▶ **EXERCISE**:
What lines in the records below mention "inkl"? List them all.

▶ **RECORDS SUPPLIED**:
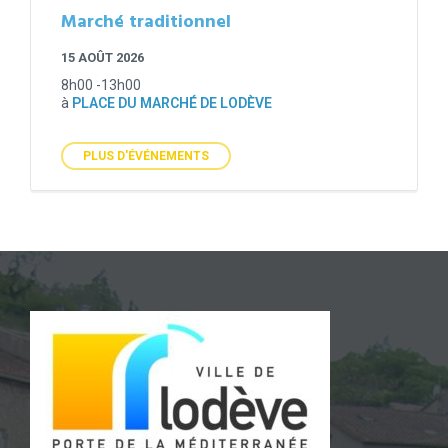
Marché traditionnel
15 AOÛT 2026
8h00 -13h00
à
PLACE DU MARCHÉ DE LODÈVE
PLUS D'ÉVÉNEMENTS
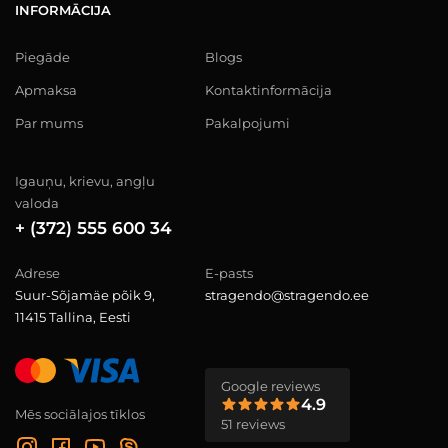
INFORMĀCIJA
Piegāde
Blogs
Apmaksa
Kontaktinformācija
Par mums
Pakalpojumi
Igauņu, krievu, angļu
valoda
+ (372) 555 600 34
Adrese
E-pasts
Suur-Sõjamäe põik 9,
stragendo@stragendo.ee
11415 Tallina, Eesti
Google reviews
4.9
Mēs sociālajos tīklos
51 reviews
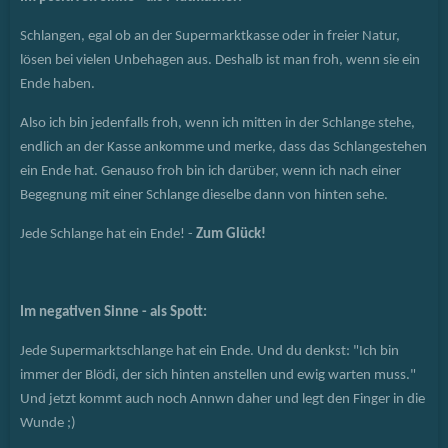
Schlangen, egal ob an der Supermarktkasse oder in freier Natur,
lösen bei vielen Unbehagen aus. Deshalb ist man froh, wenn sie ein
Ende haben.
Also ich bin jedenfalls froh, wenn ich mitten in der Schlange stehe,
endlich an der Kasse ankomme und merke, dass das Schlangestehen
ein Ende hat. Genauso froh bin ich darüber, wenn ich nach einer
Begegnung mit einer Schlange dieselbe dann von hinten sehe.
Jede Schlange hat ein Ende! -
Zum Glück!
Im negativen Sinne - als Spott:
Jede Supermarktschlange hat ein Ende. Und du denkst: "Ich bin
immer der Blödi, der sich hinten anstellen und ewig warten muss."
Und jetzt kommt auch noch Annwn daher und legt den Finger in die
Wunde ;)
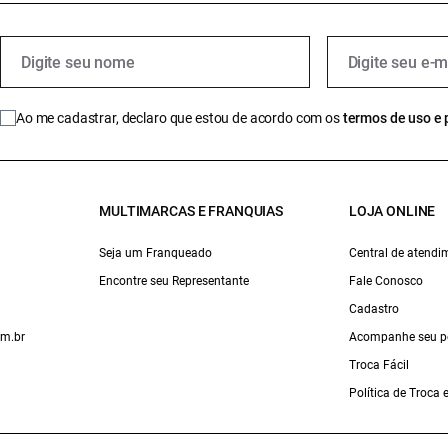
Ao me cadastrar, declaro que estou de acordo com os
termos de uso e 
MULTIMARCAS E FRANQUIAS
LOJA ONLINE
Seja um Franqueado
Central de atendi
Encontre seu Representante
Fale Conosco
Cadastro
om.br
Acompanhe seu p
Troca Fácil
Política de Troca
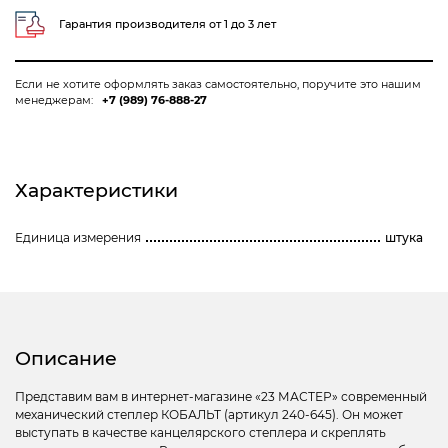
Гарантия производителя от 1 до 3 лет
Если не хотите оформлять заказ самостоятельно, поручите это нашим
менеджерам:
+7 (989) 76-888-27
Характеристики
Единица измерения
штука
Описание
Представим вам в интернет-магазине «23 МАСТЕР» современный
механический степлер КОБАЛЬТ (артикул 240-645). Он может
выступать в качестве канцелярского степлера и скреплять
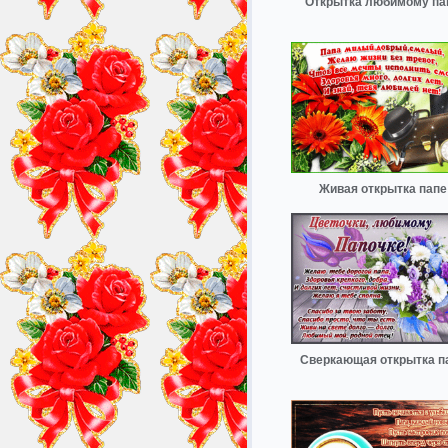
Открытка любимому па
Живая открытка папе
Сверкающая открытка п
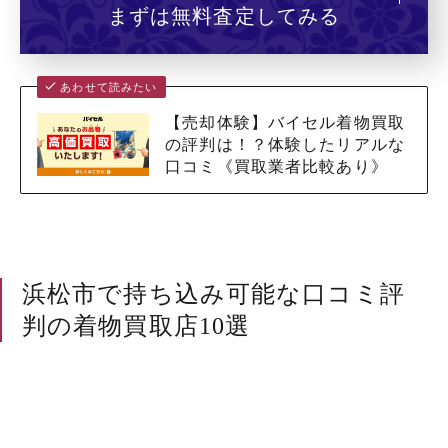
まずは無料査定してみる
あわせて読みたい
【売却体験】バイセル着物買取
の評判は！？体験したリアルな
口コミ《買取業者比較あり》
浜松市で持ち込み可能な口コミ評
判の着物買取店10選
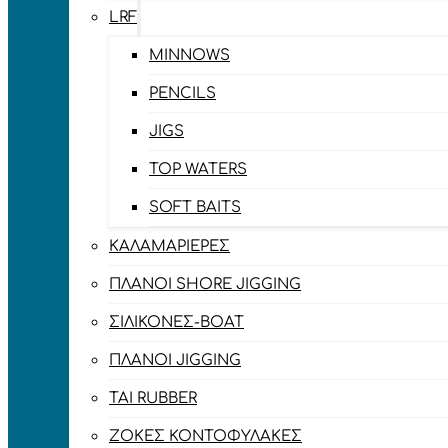
LRF
MINNOWS
PENCILS
JIGS
TOP WATERS
SOFT BAITS
ΚΑΛΑΜΑΡΙΈΡΕΣ
ΠΛΆΝΟΙ SHORE JIGGING
ΣΙΛΙΚΌΝΕΣ-BOAT
ΠΛΆΝΟΙ JIGGING
TAI RUBBER
ΖΌΚΕΣ ΚΟΝΤΟΦΎΛΑΚΕΣ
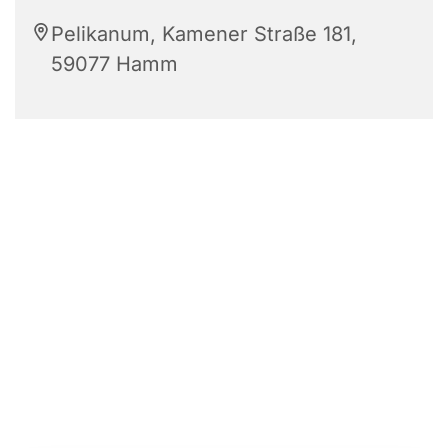
Pelikanum, Kamener Straße 181,
59077 Hamm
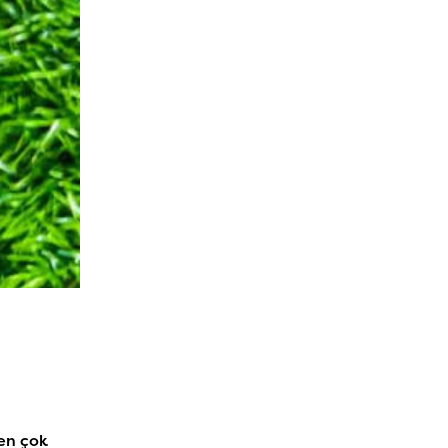
 en çok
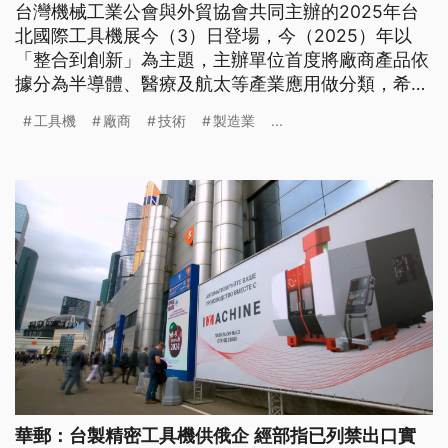
台灣機械工業公會與外貿協會共同主辦的2025年台
北國際工具機展今（3）日登場，今（2025）年以
「整合到創新」為主題，主辦單位首度將廠商產品依
據分為半導體、醫療及航太等產業應用做分類，希望
幫工具機業者爭取新台幣數百億元訂單商機。
工具機
廠商
技術
製造業
...
華郵：台製精密工具機供俄企 經部指已列禁出口實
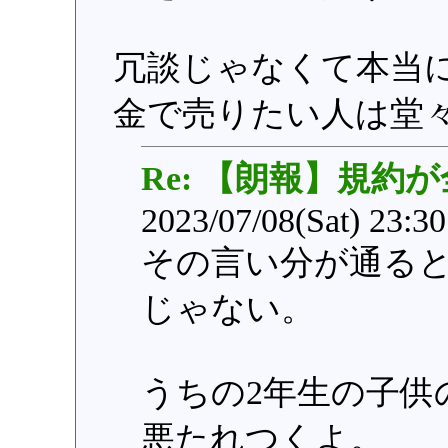
冗談じゃなくて本当
金で売りたい人は堂
Re: 【朗報】規約
2023/07/08(Sat) 23:3
その言い分が通る
じゃない。
うちの2年生の子供
悪たれつくよ。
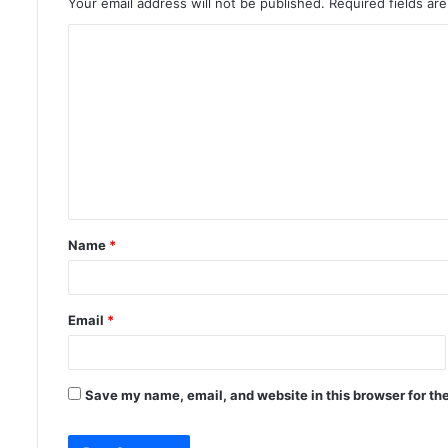
Your email address will not be published.
Required fields a
C
o
m
m
e
n
t
Name
*
*
Email
*
Save my name, email, and website in this browser for th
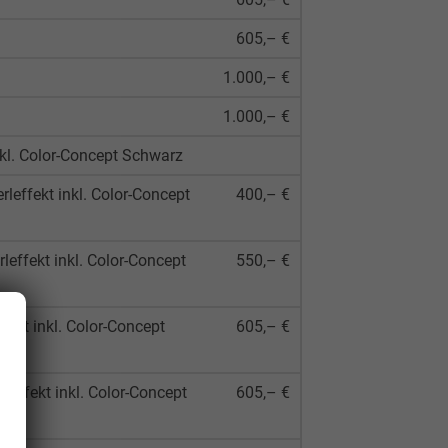
605,– €
1.000,– €
1.000,– €
nkl. Color-Concept Schwarz
leffekt inkl. Color-Concept
400,– €
effekt inkl. Color-Concept
550,– €
ekt inkl. Color-Concept
605,– €
leffekt inkl. Color-Concept
605,– €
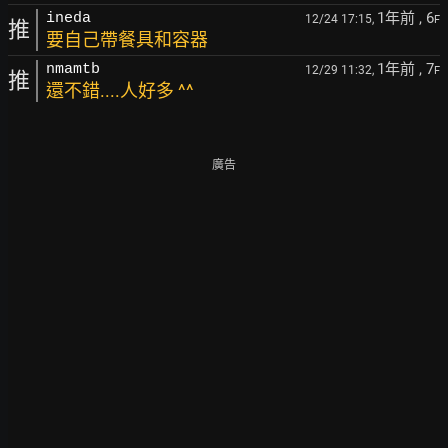
1年前
, 6
ineda
12/24 17:15,
F
推
要自己帶餐具和容器
1年前
, 7
nmamtb
12/29 11:32,
F
推
還不錯....人好多 ^^
廣告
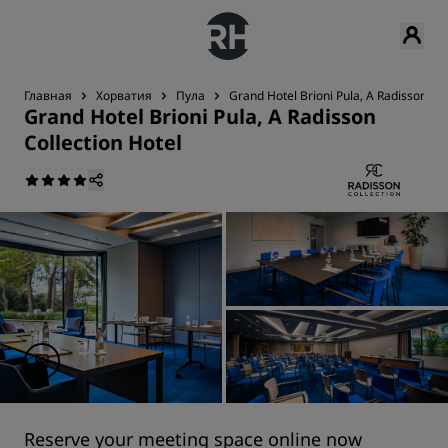
Главная
Хорватия
Пула
Grand Hotel Brioni Pula, A Radisson Col
Grand Hotel Brioni Pula, A Radisson
Collection Hotel
Reserve your meeting space online now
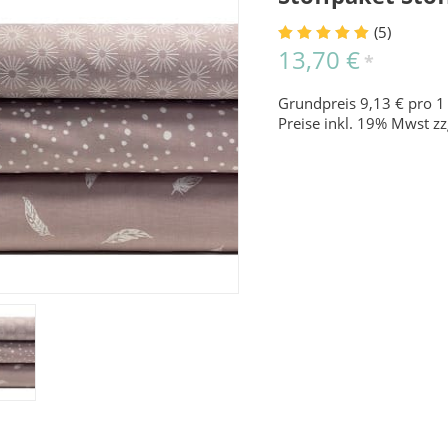
(5)
13,70 €
*
Grundpreis 9,13 € pro 1
Preise inkl. 19% Mwst zz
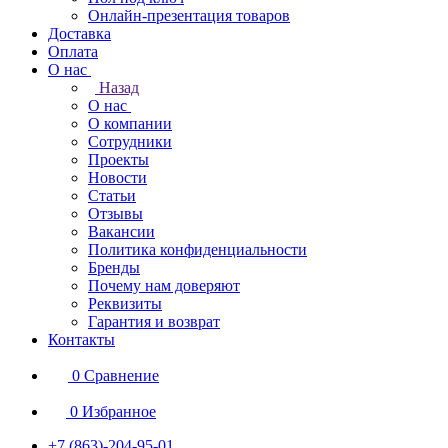
Онлайн-презентация товаров
Доставка
Оплата
О нас
Назад
О нас
О компании
Сотрудники
Проекты
Новости
Статьи
Отзывы
Вакансии
Политика конфиденциальности
Бренды
Почему нам доверяют
Реквизиты
Гарантия и возврат
Контакты
0
Сравнение
0
Избранное
+7 (863)-204-95-01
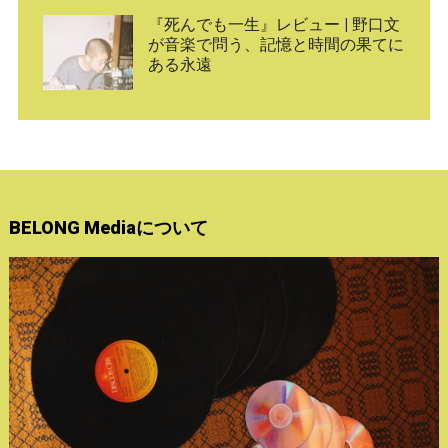
『死んでも一生』レビュー | 野口文
が音楽で問う、記憶と時間の果てに
ある永遠
BELONG Mediaについて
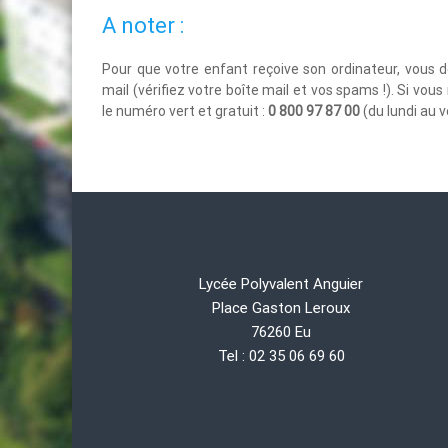
A noter :
Pour que votre enfant reçoive son ordinateur, vous d
mail (vérifiez votre boîte mail et vos spams !). Si vou
le numéro vert et gratuit :
0 800 97 87 00
(du lundi au v
Lycée Polyvalent Anguier
Place Gaston Leroux
76260 Eu
Tel : 02 35 06 69 60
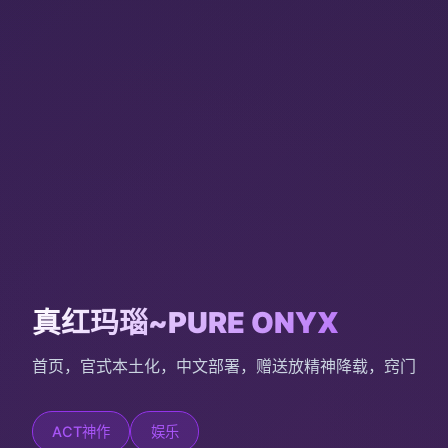
真红玛瑙~PURE ONYX
首页，官式本土化，中文部署，赠送放精神降载，窍门
ACT神作
娱乐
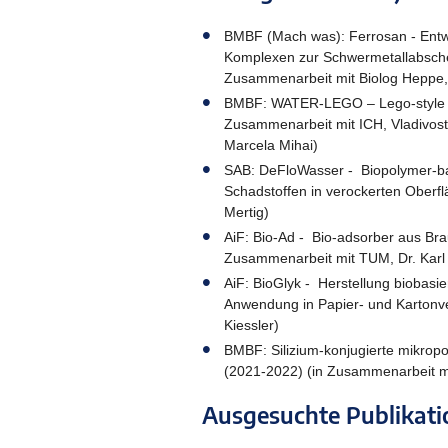
BMBF (Mach was): Ferrosan - Entwi
Komplexen zur Schwermetallabsche
Zusammenarbeit mit Biolog Heppe,
BMBF: WATER-LEGO – Lego-style ap
Zusammenarbeit mit ICH, Vladivosto
Marcela Mihai)
SAB: DeFloWasser - Biopolymer-ba
Schadstoffen in verockerten Oberf
Mertig)
AiF: Bio-Ad - Bio-adsorber aus Bra
Zusammenarbeit mit TUM, Dr. Karl
AiF: BioGlyk - Herstellung biobasi
Anwendung in Papier- und Kartonv
Kiessler)
BMBF: Silizium-konjugierte mikropo
(2021-2022) (in Zusammenarbeit mi
Ausgesuchte Publikat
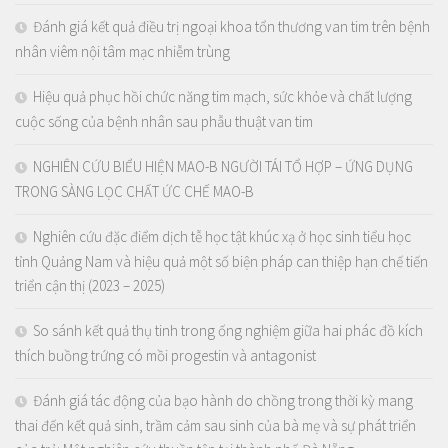
Đánh giá kết quả điều trị ngoại khoa tổn thương van tim trên bệnh
nhân viêm nội tâm mạc nhiễm trùng
Hiệu quả phục hồi chức năng tim mạch, sức khỏe và chất lượng
cuộc sống của bệnh nhân sau phẫu thuật van tim
NGHIÊN CỨU BIỂU HIỆN MAO-B NGƯỜI TÁI TỔ HỢP – ỨNG DỤNG
TRONG SÀNG LỌC CHẤT ỨC CHẾ MAO-B
Nghiên cứu đặc điểm dịch tễ học tật khúc xạ ở học sinh tiểu học
tỉnh Quảng Nam và hiệu quả một số biện pháp can thiệp hạn chế tiến
triển cận thị (2023 – 2025)
So sánh kết quả thụ tinh trong ống nghiệm giữa hai phác đồ kích
thích buồng trứng có mồi progestin và antagonist
Đánh giá tác động của bạo hành do chồng trong thời kỳ mang
thai đến kết quả sinh, trầm cảm sau sinh của bà mẹ và sự phát triển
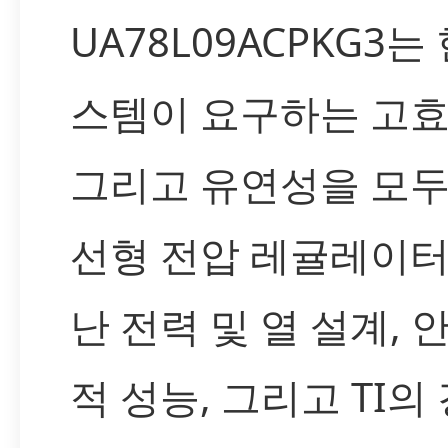
UA78L09ACPKG3는
스템이 요구하는 고효
그리고 유연성을 모두
선형 전압 레귤레이터
난 전력 및 열 설계,
적 성능, 그리고 TI의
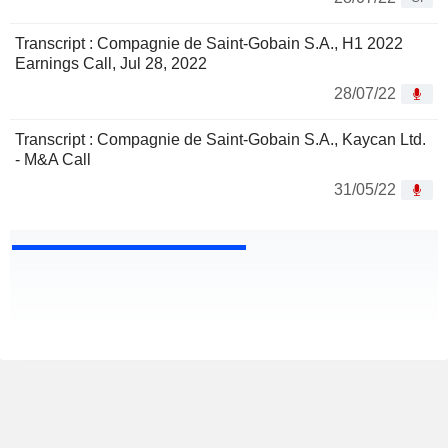
Transcript : Compagnie de Saint-Gobain S.A., H1 2022
Earnings Call, Jul 28, 2022
28/07/22
Transcript : Compagnie de Saint-Gobain S.A., Kaycan Ltd.
- M&A Call
31/05/22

▶ **TASK ANSWER**:
leffekt inkl. Color-Concept
effekt inkl. Color-Concept
ekt inkl. Color-Concept
leffekt inkl. Color-Concept
Preise inkl. 19% Mwst zz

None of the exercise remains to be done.